Considerando prazer como uma sensação de satisfação ou bem-estar que surge em decorrência da satisfação de um desejo e pecado como atitudes eticamente reprováveis, que causam prejuízo para nós mesmos e para os outros, vejamos o que diz Allan Kardec:

Deus não condena os gozos terrenos; condena, sim, o abuso desses gozos em detrimento das coisas da alma. [i]

É contundente a afirmação de Kardec: Deus não condena os gozos terrenos! E não poderia ser de outra forma: foi Deus, através da evolução biológica e espiritual que fez com que diversos comportamentos humanos se tornassem prazerosos. Não poderia Deus condenar o que Ele próprio criou: o prazer de um copo de água fresca quando temos sede, de uma refeição quentinha quando temos fome, da segurança do lar, da intimidade sexual com a pessoa amada, ou do sentir-se querido e valorizado pela comunidade em que estamos inseridos. Todas essas condições são respostas prazerosas a condições prévias, que de uma forma ou de outra, se tornaram “necessárias” em algum momento. E por que Deus/evolução as fez prazerosas? Exatamente porque são necessárias à nossa sobrevivência, à sobrevivência de nossa espécie e ao nosso bem-estar subjetivo. Se não fossem prazerosas, poderiam ser negligenciadas, comprometendo o plano divino do progresso pessoal e coletivo.

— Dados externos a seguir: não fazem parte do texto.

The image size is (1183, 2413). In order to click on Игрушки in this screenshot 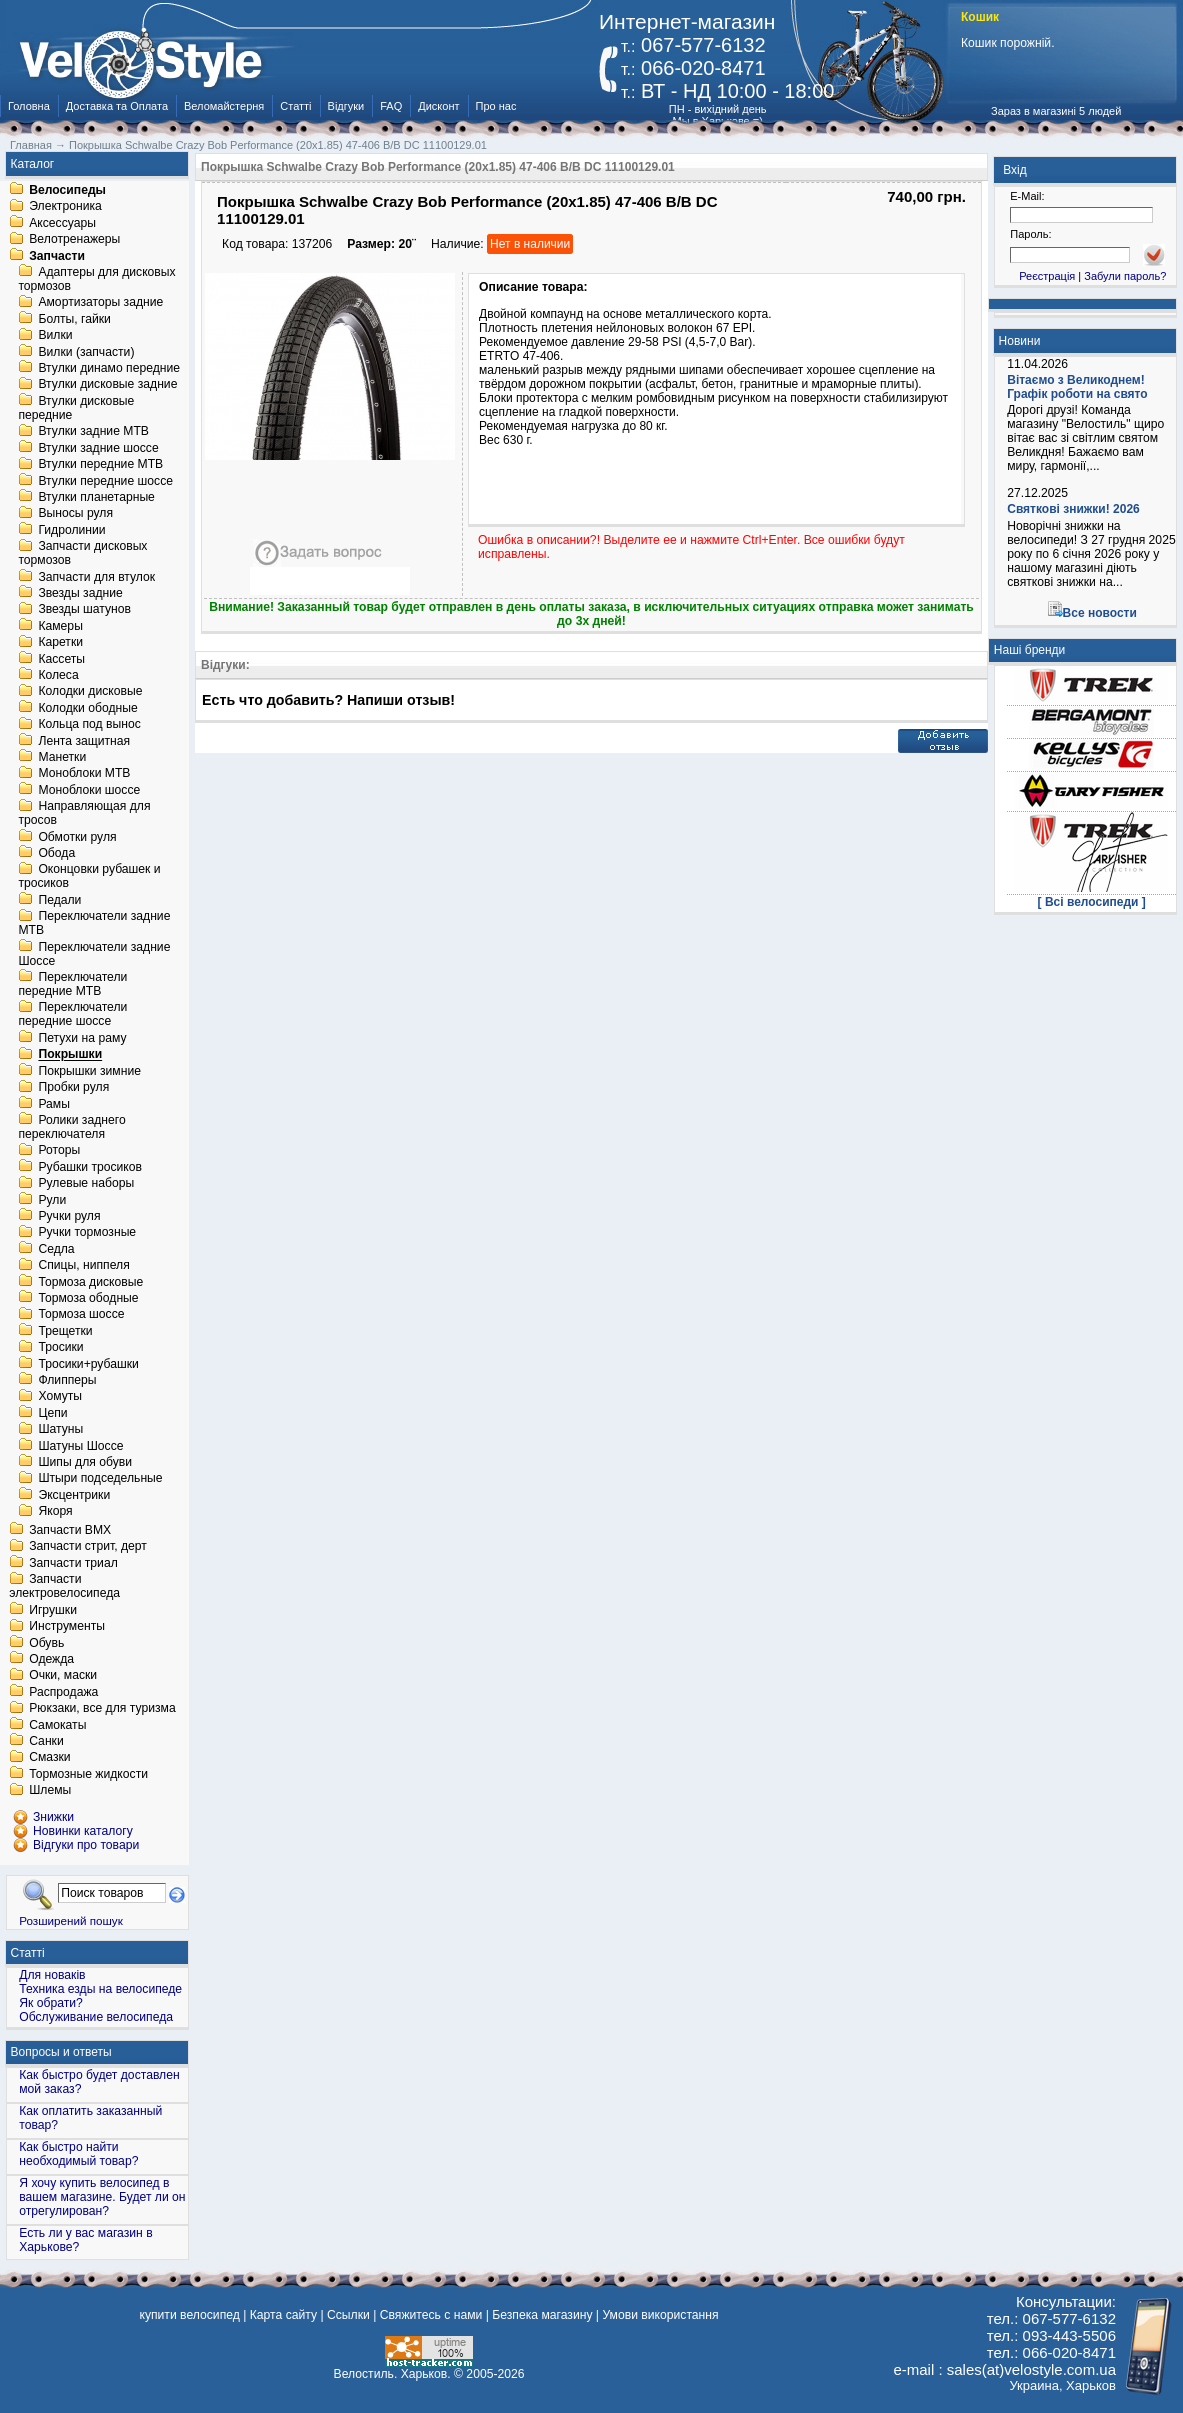, I will do `click(53, 1610)`.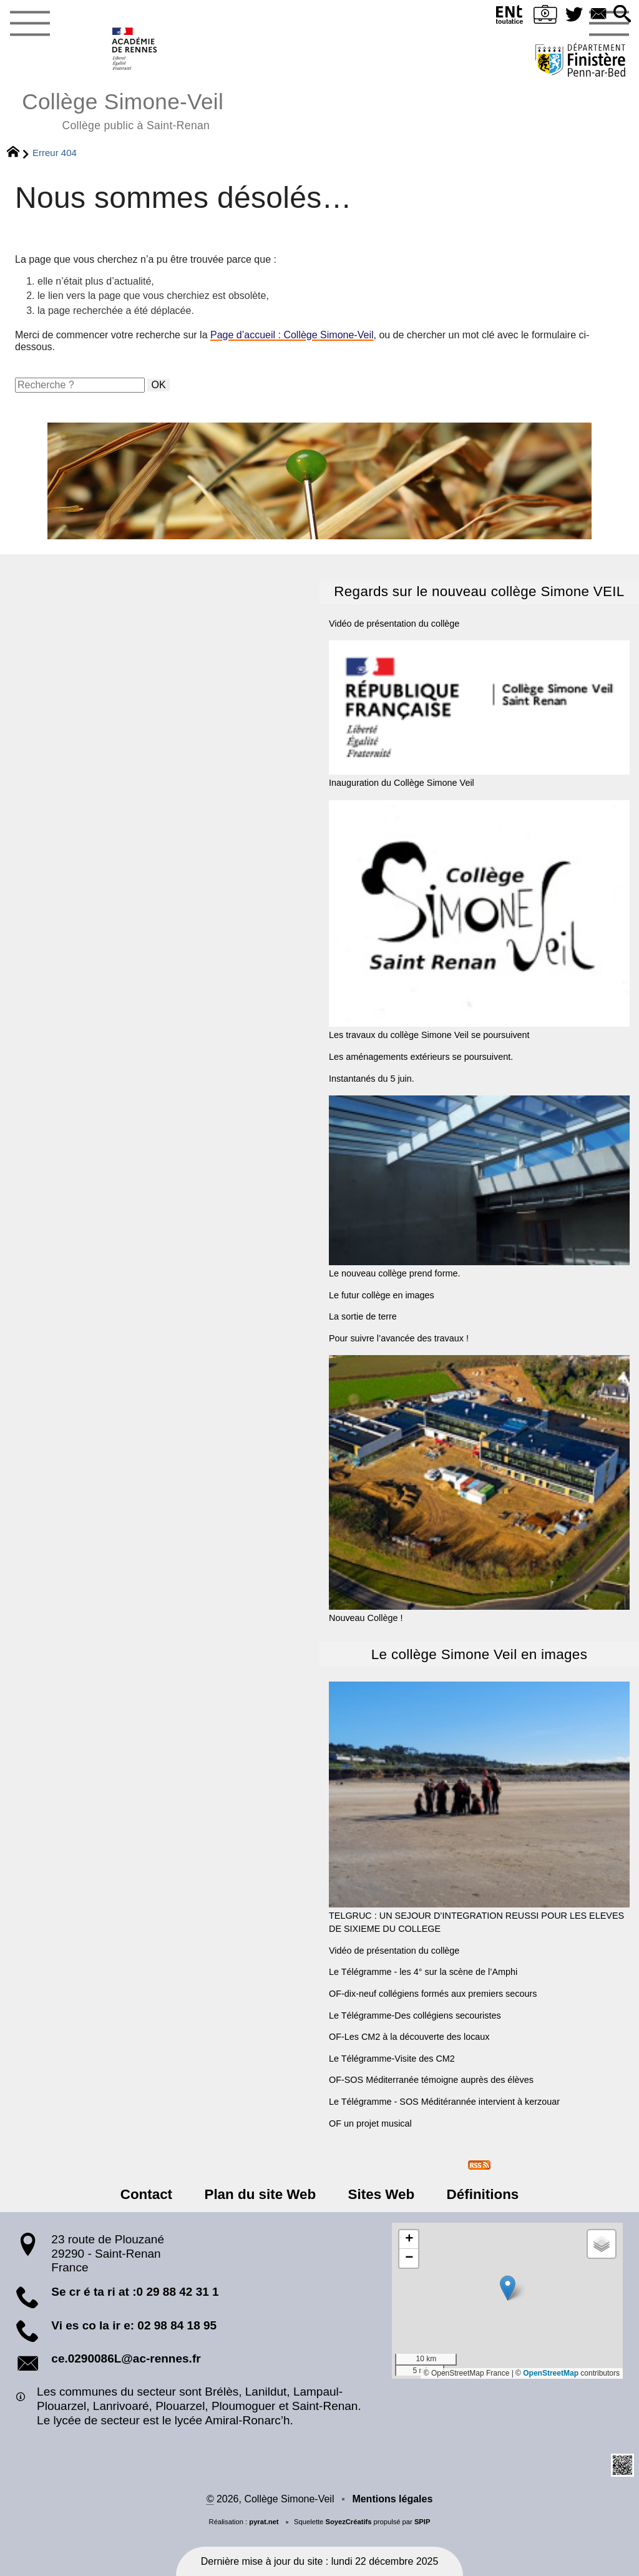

No entanto, ao mesmo tempo em que Kardec ratifica a ideia de que nada tem de pecaminoso o usufruto prazeroso dos bens da Terra, o codificador alerta quanto ao abuso, o excesso e o desequilíbrio: Deus condena o abuso desses gozos em detrimento das coisas da alma. Que são coisas da alma? A vida plena (em abundância, como disse Jesus), a paz, a saúde mental, a ausência de dor e angústia, o conhecimento e a sabedoria, a serenidade e a calma. Todas as vezes em que a busca do prazer extrapola os limites da funcionalidade e compromete negativamente os valores do espírito, torna-se “pecaminosa”, porque disfuncional, carreando consigo sofrimento a nós mesmos e àqueles que convivem conosco.

Nosso prazer não pode ser fonte de sofrimento… para nenhum ser vivo. Penso que seja isso o que nosso codificador quis dizer.


[i] O Evangelho Segundo o Espiritismo, cap. 2, item 6.